Number is up when it comes to jams
DRIVERS confined in traffic jams by roadworks were promised a remedy yesterday under the Citizen's Charter.
Motorists will get clear displays showing telephone numbers where they can lodge a complaint, John Major told an international conference in London on the Citizen's Charter. 'We are looking urgently at how to improve information for motorists including clear displays showing what number to ring when roadworks cause delays,' he said.
The idea of using car telephones to contact a number to complain to may invite the kind of ridicule from critics that greeted Mr Major's promise to reduce the number of red cones and provide more lavatories on motorways.

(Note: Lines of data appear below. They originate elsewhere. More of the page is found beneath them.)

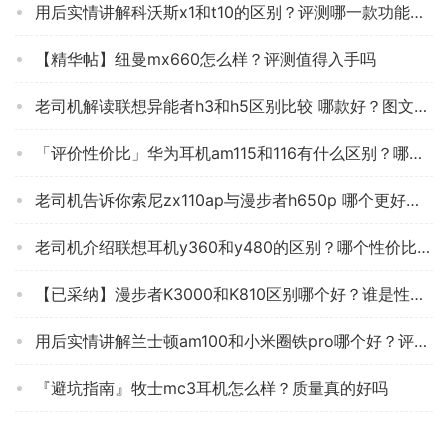
用后实情讲解科沃斯x1和t10的区别？评测哪一款功能更强大
【精华帖】纽曼mx660怎么样？评测值得入手吗
老司机解读联想异能者h3和h5区别比较 哪款好？图文爆料分析
「评价性价比」华为耳机am115和116有什么区别？哪个更合适
老司机告诉你索尼zx110ap与漫步者h650p 哪个更好用？评测解读该怎么选
老司机介绍联想耳机y360和y480的区别？哪个性价比高、质量更好
【已采纳】漫步者K3000和K810区别哪个好？谁是性价比之王
用后实情讲解兰士顿am100和小米圈铁pro哪个好？评测教你怎么选
『避坑指南』牧士mc3耳机怎么样？质量真的好吗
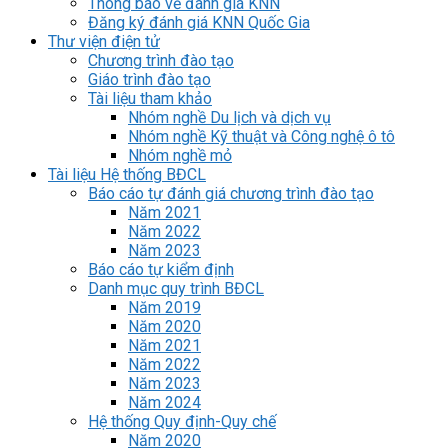
Thông báo về đánh giá KNN
Đăng ký đánh giá KNN Quốc Gia
Thư viện điện tử
Chương trình đào tạo
Giáo trình đào tạo
Tài liệu tham khảo
Nhóm nghề Du lịch và dịch vụ
Nhóm nghề Kỹ thuật và Công nghệ ô tô
Nhóm nghề mỏ
Tài liệu Hệ thống BĐCL
Báo cáo tự đánh giá chương trình đào tạo
Năm 2021
Năm 2022
Năm 2023
Báo cáo tự kiểm định
Danh mục quy trình BĐCL
Năm 2019
Năm 2020
Năm 2021
Năm 2022
Năm 2023
Năm 2024
Hệ thống Quy định-Quy chế
Năm 2020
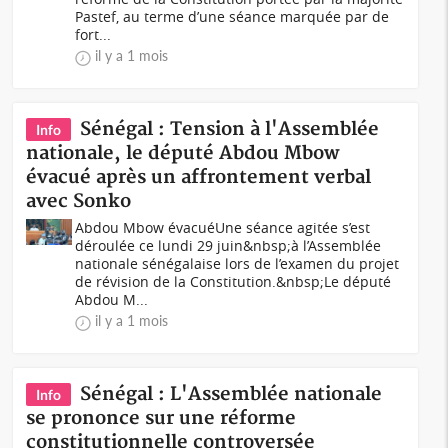
Pastef, au terme d’une séance marquée par de
fort...
il y a 1 mois
Sénégal : Tension à l'Assemblée
Info
nationale, le député Abdou Mbow
évacué après un affrontement verbal
avec Sonko
Abdou Mbow évacuéUne séance agitée s’est
déroulée ce lundi 29 juin&nbsp;à l’Assemblée
nationale sénégalaise lors de l’examen du projet
de révision de la Constitution.&nbsp;Le député
Abdou M...
il y a 1 mois
Sénégal : L'Assemblée nationale
Info
se prononce sur une réforme
constitutionnelle controversée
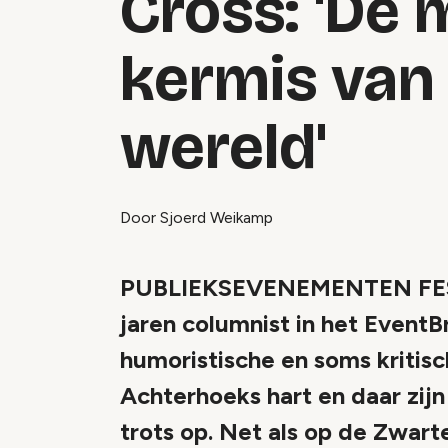
Cross: 'De 
kermis van
wereld'
Door Sjoerd Weikamp
PUBLIEKSEVENEMENTEN FESTIV
jaren columnist in het EventB
humoristische en soms kritis
Achterhoeks hart en daar zij
trots op. Net als op de Zwart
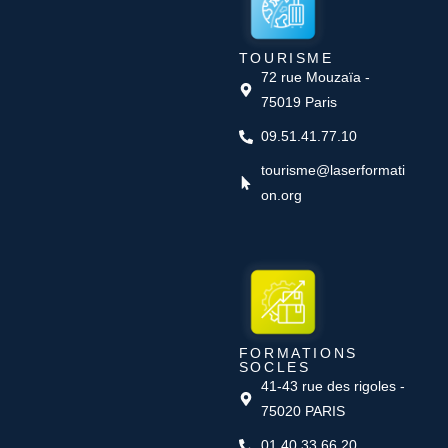
TOURISME
72 rue Mouzaïa -
75019 Paris
09.51.41.77.10
tourisme@laserformati
on.org
FORMATIONS
SOCLES
41-43 rue des rigoles -
75020 PARIS
01.40.33.66.20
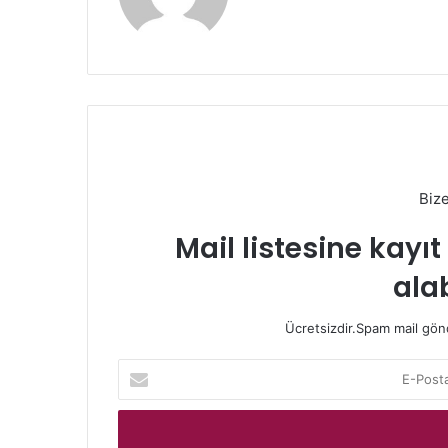
Biz
Mail listesine kayı
alab
Ücretsizdir.Spam mail gönde
E-
Posta
adresinizi
giriniz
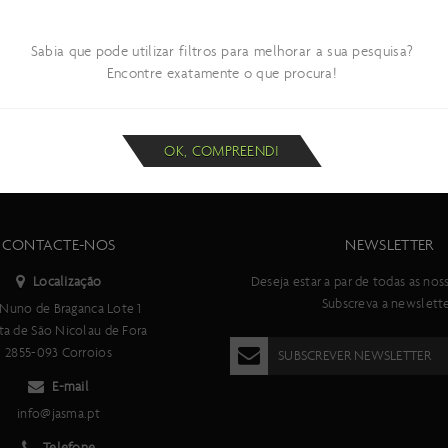
Sabia que pode utilizar filtros para melhorar a sua pesquisa?
Encontre exatamente o que procura!
OK, COMPREENDI
CONTACTE-NOS
NEWSLETTER
Localização
Deseja estar a par de todas as nos
Subscreva a newslette
Nuno de Braganca Lote 1
ta de São Nicolau de Fora
2855-093 Corroios
SUBSCREVER NEWSLETTER
E-mail
info@jasma.pt
Telefone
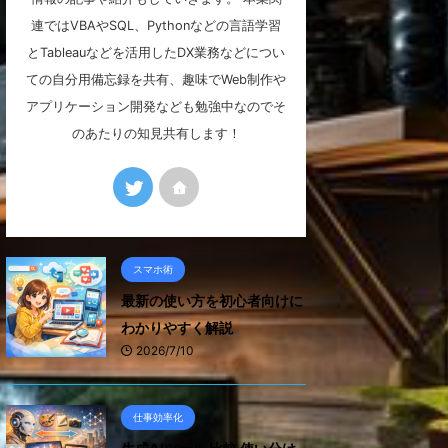
連ではVBAやSQL、Pythonなどの言語学習
とTableauなどを活用したDX業務などについ
ての自分用備忘録を共有、趣味でWeb制作や
アプリケーション開発なども勉強中なのでそ
のあたりの知見共有します！
スマホ術
最新の使い方を初心者向けに
わかりやすく解説
2026/7/10
仕事効率化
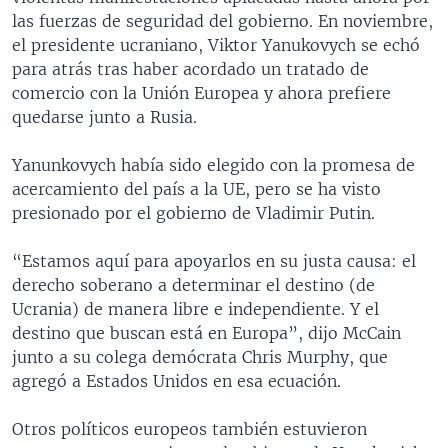
las fuerzas de seguridad del gobierno. En noviembre,
el presidente ucraniano, Viktor Yanukovych se echó
para atrás tras haber acordado un tratado de
comercio con la Unión Europea y ahora prefiere
quedarse junto a Rusia.
Yanunkovych había sido elegido con la promesa de
acercamiento del país a la UE, pero se ha visto
presionado por el gobierno de Vladimir Putin.
“Estamos aquí para apoyarlos en su justa causa: el
derecho soberano a determinar el destino (de
Ucrania) de manera libre e independiente. Y el
destino que buscan está en Europa”, dijo McCain
junto a su colega demócrata Chris Murphy, que
agregó a Estados Unidos en esa ecuación.
Otros políticos europeos también estuvieron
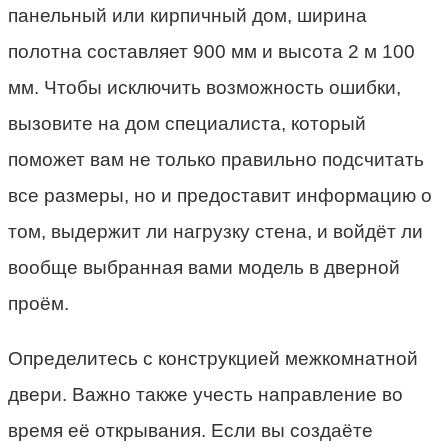
панельный или кирпичный дом, ширина
полотна составляет 900 мм и высота 2 м 100
мм. Чтобы исключить возможность ошибки,
вызовите на дом специалиста, который
поможет вам не только правильно подсчитать
все размеры, но и предоставит информацию о
том, выдержит ли нагрузку стена, и войдёт ли
вообще выбранная вами модель в дверной
проём.
Определитесь с конструкцией межкомнатной
двери. Важно также учесть направление во
время её открывания. Если вы создаёте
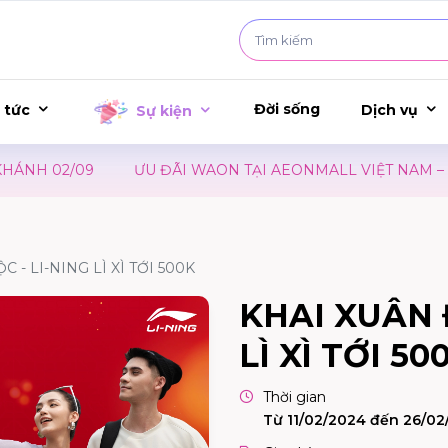
Đời sống
 tức
Dịch vụ
Sự kiện
H 02/09
ƯU ĐÃI WAON TẠI AEONMALL VIỆT NAM – SỰ 
 - LI-NING LÌ XÌ TỚI 500K
KHAI XUÂN 
LÌ XÌ TỚI 50
Thời gian
Từ 11/02/2024 đến 26/02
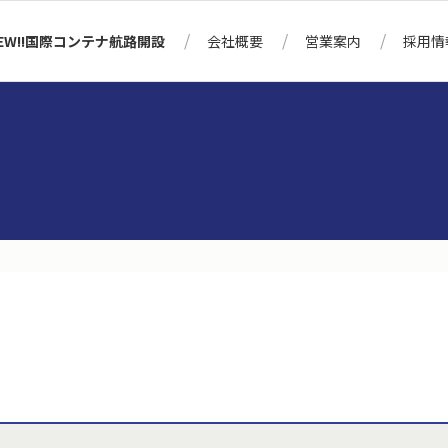
EW!!国際コンテナ航路開設
会社概要
営業案内
採用情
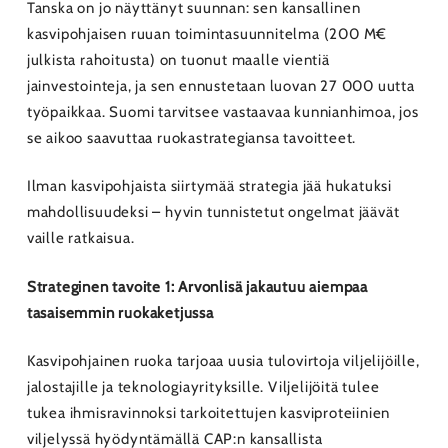
Tanska on jo näyttänyt suunnan: sen kansallinen
kasvipohjaisen ruuan toimintasuunnitelma (200 M€
julkista rahoitusta) on tuonut maalle vientiä
jainvestointeja, ja sen ennustetaan luovan 27 000 uutta
työpaikkaa. Suomi tarvitsee vastaavaa kunnianhimoa, jos
se aikoo saavuttaa ruokastrategiansa tavoitteet.
Ilman kasvipohjaista siirtymää strategia jää hukatuksi
mahdollisuudeksi – hyvin tunnistetut ongelmat jäävät
vaille ratkaisua.
Strateginen tavoite 1: Arvonlisä jakautuu aiempaa
tasaisemmin ruokaketjussa
Kasvipohjainen ruoka tarjoaa uusia tulovirtoja viljelijöille,
jalostajille ja teknologiayrityksille. Viljelijöitä tulee
tukea ihmisravinnoksi tarkoitettujen kasviproteiinien
viljelyssä hyödyntämällä CAP:n kansallista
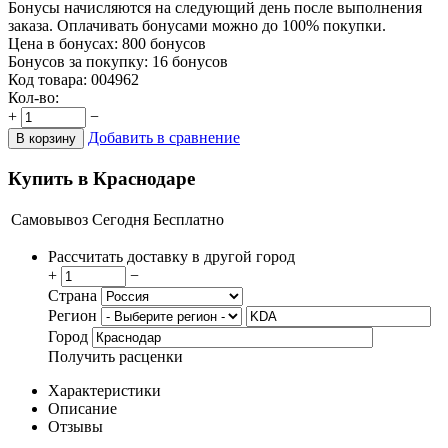
Бонусы начисляются на следующий день после выполнения
заказа. Оплачивать бонусами можно до 100% покупки.
Цена в бонусах:
800 бонусов
Бонусов за покупку:
16 бонусов
Код товара:
004962
Кол-во:
+
−
Добавить в сравнение
В корзину
Купить в Краснодаре
Самовывоз
Сегодня
Бесплатно
Рассчитать доставку в другой город
+
−
Страна
Регион
Город
Получить расценки
Характеристики
Описание
Отзывы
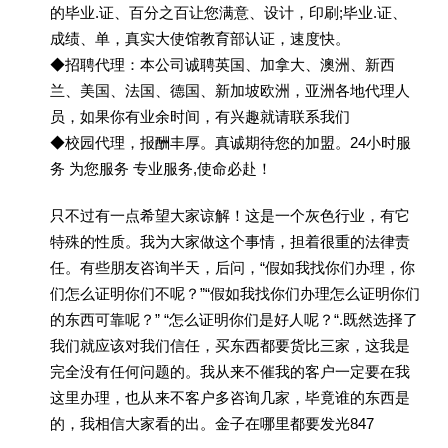
的毕业.证、百分之百让您满意、设计，印刷;毕业.证、
成绩、单，真实大使馆教育部认证，速度快。
◆招聘代理：本公司诚聘英国、加拿大、澳洲、新西
兰、美国、法国、德国、新加坡欧洲，亚洲各地代理人
员，如果你有业余时间，有兴趣就请联系我们
◆校园代理，报酬丰厚。真诚期待您的加盟。24小时服
务 为您服务 专业服务,使命必赴！
只不过有一点希望大家谅解！这是一个灰色行业，有它
特殊的性质。我为大家做这个事情，担着很重的法律责
任。有些朋友咨询半天，后问，“假如我找你们办理，你
们怎么证明你们不呢？”“假如我找你们办理怎么证明你们
的东西可靠呢？” “怎么证明你们是好人呢？“.既然选择了
我们就应该对我们信任，买东西都要货比三家，这我是
完全没有任何问题的。我从来不催我的客户一定要在我
这里办理，也从来不客户多咨询几家，毕竟谁的东西是
的，我相信大家看的出。金子在哪里都要发光847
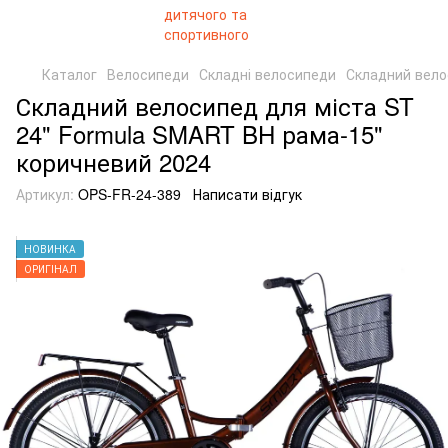
Каталог
Велосипеди
Складні велосипеди
Складний вело
Складний велосипед для міста ST
24" Formula SMART BH рама-15"
коричневий 2024
Артикул:
OPS-FR-24-389
Написати відгук
НОВИНКА
ОРИГІНАЛ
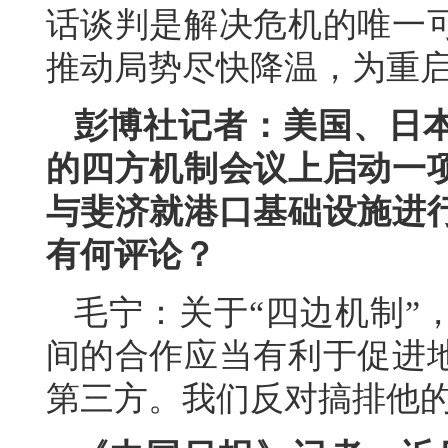
话谈判是解决危机的唯一
推动局势尽快降温，为重
彭博社记者：美国、日
的四方机制会议上启动一
与斐济就港口基础设施进
有何评论？
毛宁：关于“四边机制”
间的合作应当有利于促进
第三方。我们反对搞排他的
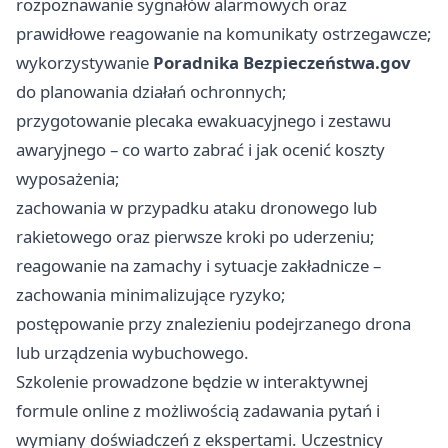
rozpoznawanie sygnałów alarmowych oraz
prawidłowe reagowanie na komunikaty ostrzegawcze;
wykorzystywanie
Poradnika Bezpieczeństwa.gov
do planowania działań ochronnych;
przygotowanie plecaka ewakuacyjnego i zestawu
awaryjnego – co warto zabrać i jak ocenić koszty
wyposażenia;
zachowania w przypadku ataku dronowego lub
rakietowego oraz pierwsze kroki po uderzeniu;
reagowanie na zamachy i sytuacje zakładnicze –
zachowania minimalizujące ryzyko;
postępowanie przy znalezieniu podejrzanego drona
lub urządzenia wybuchowego.
Szkolenie prowadzone będzie w interaktywnej
formule online z możliwością zadawania pytań i
wymiany doświadczeń z ekspertami. Uczestnicy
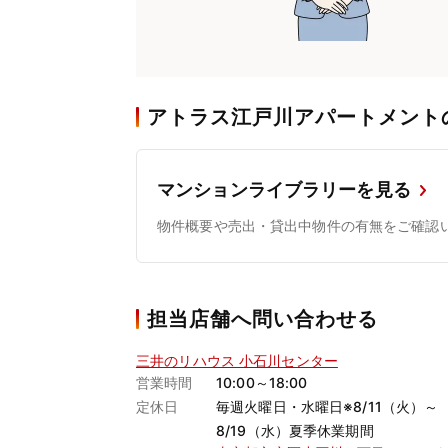
アトラス江戸川アパートメント
マンションライブラリーを見る
物件概要や売出・貸出中物件の有無をご確認
担当店舗へ問い合わせる
三井のリハウス 小石川センター
営業時間
10:00～18:00
定休日
毎週火曜日・水曜日※8/11（火）～
8/19（水）夏季休業期間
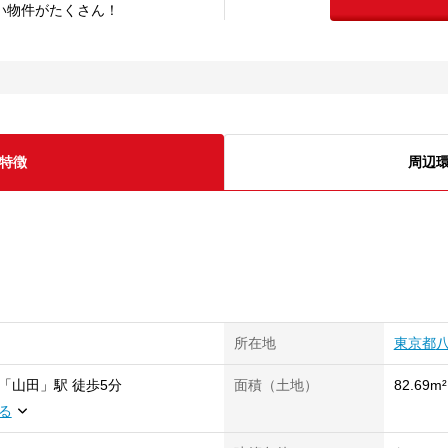
い物件がたくさん！
特徴
周辺
所在地
東京都
「
山田
」
駅
徒歩5分
面積（土地）
82.69m²
る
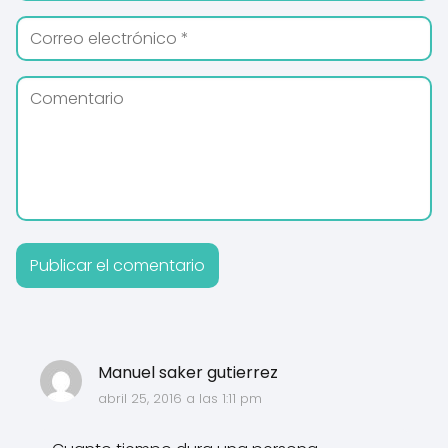
Manuel saker gutierrez
abril 25, 2016 a las 1:11 pm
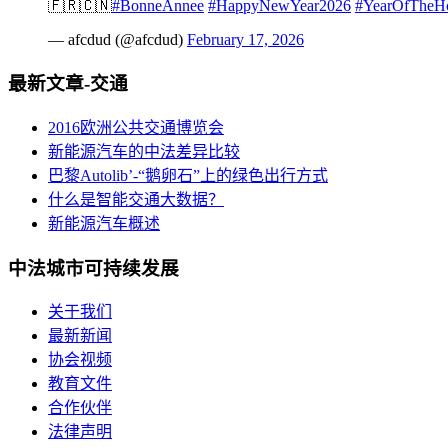
🇫🇷🇨🇳
#BonneAnnee
#HappyNewYear2026
#YearOfTheH
— afcdud (@afcdud)
February 17, 2026
最新文章-交通
2016欧洲公共交通博览会
新能源汽车的中法差异比较
巴黎Autolib’-“鹅卵石”上的绿色出行方式
什么是智能交通大数据？
新能源汽车概述
中法城市可持续发展
关于我们
最新新闻
协会视频
教育文件
合作伙伴
法律声明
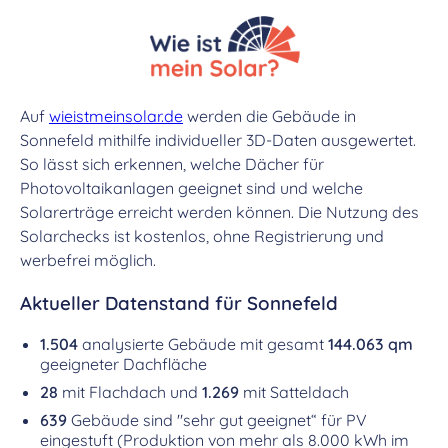
Auf
wieistmeinsolar.de
werden die Gebäude in
Sonnefeld mithilfe individueller 3D-Daten ausgewertet.
So lässt sich erkennen, welche Dächer für
Photovoltaikanlagen geeignet sind und welche
Solarerträge erreicht werden können. Die Nutzung des
Solarchecks ist kostenlos, ohne Registrierung und
werbefrei möglich.
Aktueller Datenstand für Sonnefeld
1.504
analysierte Gebäude mit gesamt
144.063 qm
geeigneter Dachfläche
28
mit Flachdach und
1.269
mit Satteldach
639
Gebäude sind "sehr gut geeignet“ für PV
eingestuft (Produktion von mehr als 8.000 kWh im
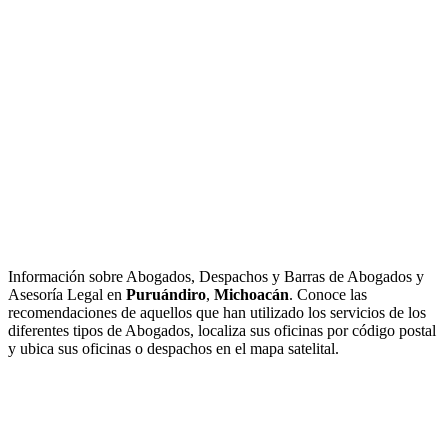
Información sobre Abogados, Despachos y Barras de Abogados y
Asesoría Legal en
Puruándiro
,
Michoacán
. Conoce las
recomendaciones de aquellos que han utilizado los servicios de los
diferentes tipos de Abogados, localiza sus oficinas por código postal
y ubica sus oficinas o despachos en el mapa satelital.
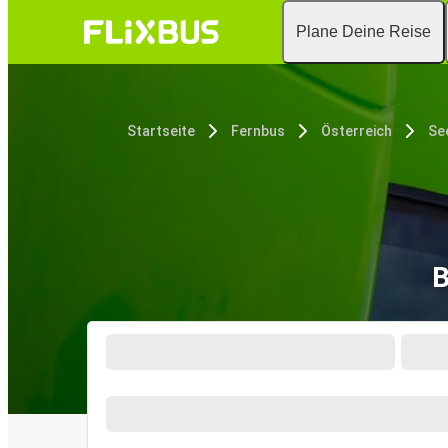
Plane Deine Reise
Startseite
Fernbus
Österreich
Se
B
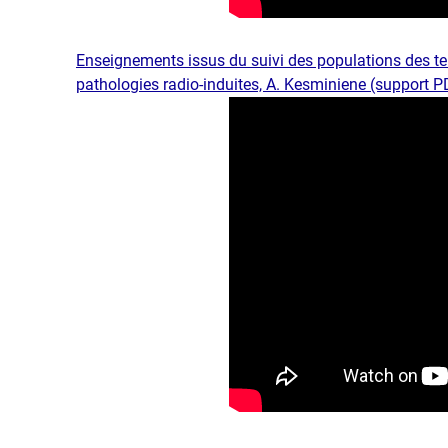
​Enseignements issu​s du suivi des populations des te
pathologies radio-induites, A. Kesminiene (support PD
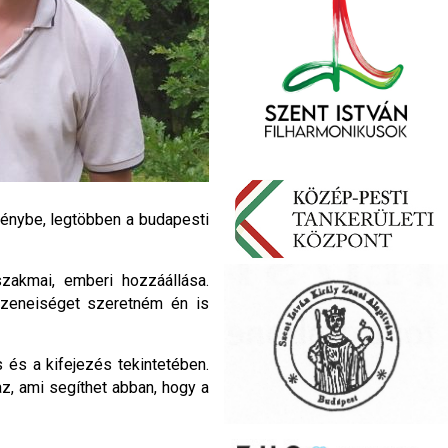
énybe, legtöbben a budapesti
zakmai, emberi hozzáállása.
 zeneiséget szeretném én is
és a kifejezés tekintetében.
z, ami segíthet abban, hogy a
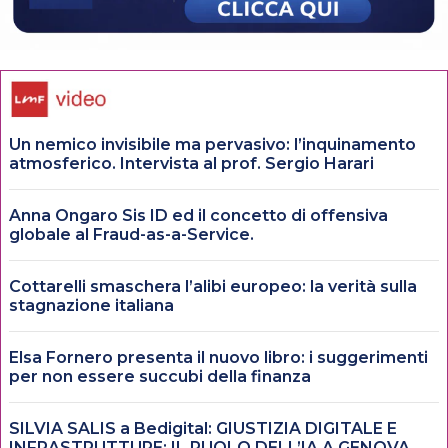
Un nemico invisibile ma pervasivo: l’inquinamento
atmosferico. Intervista al prof. Sergio Harari
Anna Ongaro Sis ID ed il concetto di offensiva
globale al Fraud-as-a-Service.
Cottarelli smaschera l’alibi europeo: la verità sulla
stagnazione italiana
Elsa Fornero presenta il nuovo libro: i suggerimenti
per non essere succubi della finanza
SILVIA SALIS a Bedigital: GIUSTIZIA DIGITALE E
INFRASTRUTTURE: IL RUOLO DELL’IA A GENOVA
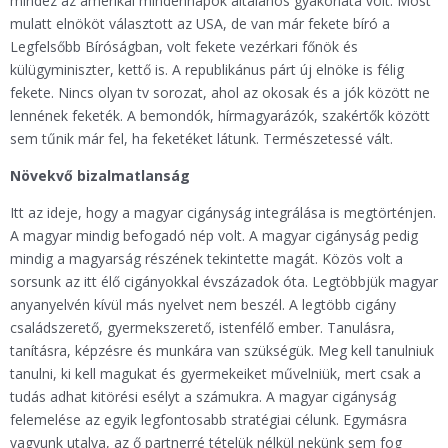
mindez az amerikai mindennapok általános gyakorlata volt. Most
mulatt elnököt választott az USA, de van már fekete bíró a
Legfelsőbb Bíróságban, volt fekete vezérkari főnök és
külügyminiszter, kettő is. A republikánus párt új elnöke is félig
fekete. Nincs olyan tv sorozat, ahol az okosak és a jók között ne
lennének feketék. A bemondók, hírmagyarázók, szakértők között
sem tűnik már fel, ha feketéket látunk. Természetessé vált.
Növekvő bizalmatlanság
Itt az ideje, hogy a magyar cigányság integrálása is megtörténjen.
A magyar mindig befogadó nép volt. A magyar cigányság pedig
mindig a magyarság részének tekintette magát. Közös volt a
sorsunk az itt élő cigányokkal évszázadok óta. Legtöbbjük magyar
anyanyelvén kívül más nyelvet nem beszél. A legtöbb cigány
családszerető, gyermekszerető, istenfélő ember. Tanulásra,
tanításra, képzésre és munkára van szükségük. Meg kell tanulniuk
tanulni, ki kell magukat és gyermekeiket művelniük, mert csak a
tudás adhat kitörési esélyt a számukra. A magyar cigányság
felemelése az egyik legfontosabb stratégiai célunk. Egymásra
vagyunk utalva, az ő partnerré tételük nélkül nekünk sem fog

But the Prime Minister made it clear to his international audience that those who felt he should be searching for a big idea did not know the British as he did. 'We British have always been suspicious of the purely theoretical . . . As our poet John Betjeman put it, we like 'democracy and proper drains'.'
He said that restoring the principle of public service included setting standards. 'If you fail to meet the promised standard, tell people, then do something about it. Explain when things go wrong, because one thing more irritating than being kept waiting is not being told why.'
Mr Major said that the British programme of public service reform represented the most comprehensive change in the shape of British administration since the 1850s, which would 'change the lives of millions' . . . including those stuck in the traditional British traffic jam.